Debuting right at the onset of the pandemic in March 2020, Be More Pacific may have struggled initially, but it has made a name for itself as the go-to place for tasty, scratch-made traditional Filipino cuisine with a fun, indoor-outdoor vibe. The menu is huge: you can get a comprehensive introduction to Filipino food here. Start with the show-stopping pork sisig, made with pig’s ears and served on a cast-iron skillet with an egg that’s blended in at the table, then add a plate of lumpia, some kilawin (Filipino ceviche), and perhaps some longganisa tater tots to share. Larger dishes like the chicken adobo, kare kare, and Filipino barbecue, not to mention the rice bowls known as “silogs,” are also terrific. Wash it down with Filipino-inspired cocktails like the Kung Fu Pandan—haku vodka, house pandan simple syrup, pineapple, and calamansi juice. And don’t forget the spicy banana ketchup. Be More Pacific makes its own, and not only does it go with everything, but it’s so popular that you can buy bottles to take home.
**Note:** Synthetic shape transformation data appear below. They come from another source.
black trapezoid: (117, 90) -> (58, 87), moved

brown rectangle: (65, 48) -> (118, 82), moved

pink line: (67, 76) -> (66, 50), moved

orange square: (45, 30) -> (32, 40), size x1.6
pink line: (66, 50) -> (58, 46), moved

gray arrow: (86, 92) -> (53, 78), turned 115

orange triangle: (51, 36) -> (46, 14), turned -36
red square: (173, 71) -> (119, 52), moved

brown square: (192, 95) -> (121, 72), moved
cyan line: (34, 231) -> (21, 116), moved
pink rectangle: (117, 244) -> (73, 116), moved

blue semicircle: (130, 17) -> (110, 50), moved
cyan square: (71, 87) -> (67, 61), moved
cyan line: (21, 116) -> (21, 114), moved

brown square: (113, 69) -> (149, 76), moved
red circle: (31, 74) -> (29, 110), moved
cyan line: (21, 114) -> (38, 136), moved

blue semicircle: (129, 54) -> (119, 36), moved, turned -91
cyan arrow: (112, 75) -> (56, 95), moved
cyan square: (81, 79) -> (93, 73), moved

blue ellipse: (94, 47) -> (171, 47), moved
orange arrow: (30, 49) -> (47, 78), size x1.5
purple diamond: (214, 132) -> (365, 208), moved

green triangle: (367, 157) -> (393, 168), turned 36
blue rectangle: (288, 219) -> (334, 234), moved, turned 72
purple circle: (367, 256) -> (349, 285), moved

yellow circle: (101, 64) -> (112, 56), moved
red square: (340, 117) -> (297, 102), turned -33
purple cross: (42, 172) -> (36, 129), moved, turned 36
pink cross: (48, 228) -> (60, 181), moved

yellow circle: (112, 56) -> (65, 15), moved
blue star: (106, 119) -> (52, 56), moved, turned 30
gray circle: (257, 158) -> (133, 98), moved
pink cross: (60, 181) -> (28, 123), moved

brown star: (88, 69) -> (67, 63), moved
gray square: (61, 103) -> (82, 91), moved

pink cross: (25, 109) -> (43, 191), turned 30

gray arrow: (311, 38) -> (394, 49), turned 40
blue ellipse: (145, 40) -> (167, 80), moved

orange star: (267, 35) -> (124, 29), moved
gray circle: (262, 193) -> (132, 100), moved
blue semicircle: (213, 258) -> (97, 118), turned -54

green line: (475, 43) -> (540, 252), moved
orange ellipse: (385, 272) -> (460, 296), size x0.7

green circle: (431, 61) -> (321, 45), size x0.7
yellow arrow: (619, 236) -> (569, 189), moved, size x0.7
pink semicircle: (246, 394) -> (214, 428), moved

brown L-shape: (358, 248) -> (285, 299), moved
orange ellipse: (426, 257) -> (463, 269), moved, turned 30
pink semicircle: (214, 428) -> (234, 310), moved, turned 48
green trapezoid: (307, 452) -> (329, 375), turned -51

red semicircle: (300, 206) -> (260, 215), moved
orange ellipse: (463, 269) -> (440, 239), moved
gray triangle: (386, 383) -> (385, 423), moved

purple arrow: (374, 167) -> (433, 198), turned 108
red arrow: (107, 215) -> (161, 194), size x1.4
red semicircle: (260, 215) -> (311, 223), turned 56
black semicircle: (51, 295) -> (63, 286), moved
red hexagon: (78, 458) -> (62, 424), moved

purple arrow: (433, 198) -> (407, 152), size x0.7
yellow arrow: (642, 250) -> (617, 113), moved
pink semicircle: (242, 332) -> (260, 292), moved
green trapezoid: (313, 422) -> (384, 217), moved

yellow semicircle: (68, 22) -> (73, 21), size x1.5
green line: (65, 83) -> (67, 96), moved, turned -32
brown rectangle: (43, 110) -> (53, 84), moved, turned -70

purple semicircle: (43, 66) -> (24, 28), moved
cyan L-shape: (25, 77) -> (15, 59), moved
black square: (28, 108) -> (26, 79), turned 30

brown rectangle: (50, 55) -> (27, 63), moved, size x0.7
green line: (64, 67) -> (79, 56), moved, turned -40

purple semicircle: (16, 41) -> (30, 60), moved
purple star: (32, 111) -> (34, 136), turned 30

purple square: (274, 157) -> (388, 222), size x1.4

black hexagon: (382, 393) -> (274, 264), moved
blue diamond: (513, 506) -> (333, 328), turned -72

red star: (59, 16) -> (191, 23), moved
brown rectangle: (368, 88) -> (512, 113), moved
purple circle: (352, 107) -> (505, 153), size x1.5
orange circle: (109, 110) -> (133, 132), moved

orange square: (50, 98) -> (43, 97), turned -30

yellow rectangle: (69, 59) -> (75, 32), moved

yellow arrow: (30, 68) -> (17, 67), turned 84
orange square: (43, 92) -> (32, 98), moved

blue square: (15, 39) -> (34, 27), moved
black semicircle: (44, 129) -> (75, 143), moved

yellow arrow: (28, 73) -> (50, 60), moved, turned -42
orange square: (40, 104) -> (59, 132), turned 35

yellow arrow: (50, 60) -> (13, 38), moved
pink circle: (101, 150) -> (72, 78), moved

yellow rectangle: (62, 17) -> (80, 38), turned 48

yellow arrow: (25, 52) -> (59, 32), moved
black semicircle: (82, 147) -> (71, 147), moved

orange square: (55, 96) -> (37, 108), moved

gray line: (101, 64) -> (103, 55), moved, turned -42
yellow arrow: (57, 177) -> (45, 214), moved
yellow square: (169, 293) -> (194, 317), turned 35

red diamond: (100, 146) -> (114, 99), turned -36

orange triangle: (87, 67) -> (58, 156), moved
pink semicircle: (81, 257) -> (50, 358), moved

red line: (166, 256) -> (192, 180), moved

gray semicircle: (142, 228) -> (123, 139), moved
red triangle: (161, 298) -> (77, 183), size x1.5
The local career of Mark Gabriel Medina, a Houston native of Filipino descent, is well-documented. After roles at Kata Robata, Soma Sushi, and the now-closed Aqui, Medina spent time in Tokyo at the Michelin two-star restaurant Narisawa before returning home and opening Houston’s first fully virtual kitchen in the summer of 2019, offering more than 10 genres of cuisine—from burgers to pasta and Japanese rice bowls to Filipino food—for pickup or free delivery (within a seven-mile radius). The Filipino menu is among his top three sellers, and it’s notable for its home-cooked quality—he says he borrowed recipes from his grandmother, his father, cookbooks, and his travels. The most popular dish is the Bicol Express, a lesser-known southern Filipino dish of coconut braised pork with fermented shrimp paste, chili, and annatto. To fully appreciate his food, however, order family-style: get the lumpia, bulalo beef shank soup, Canton pancit egg noodles, and an entrée like the Adobo Ginutang (adobo-style chicken braised in vinegar and coconut) or the Kare Kare family platter. For those who are more adventurous, try the Dinugang, a.k.a. Tsokolate meat (“chocolate meat”), made of pork braised with lemongrass, chili vinegar, and pork blood with charred butternut squash.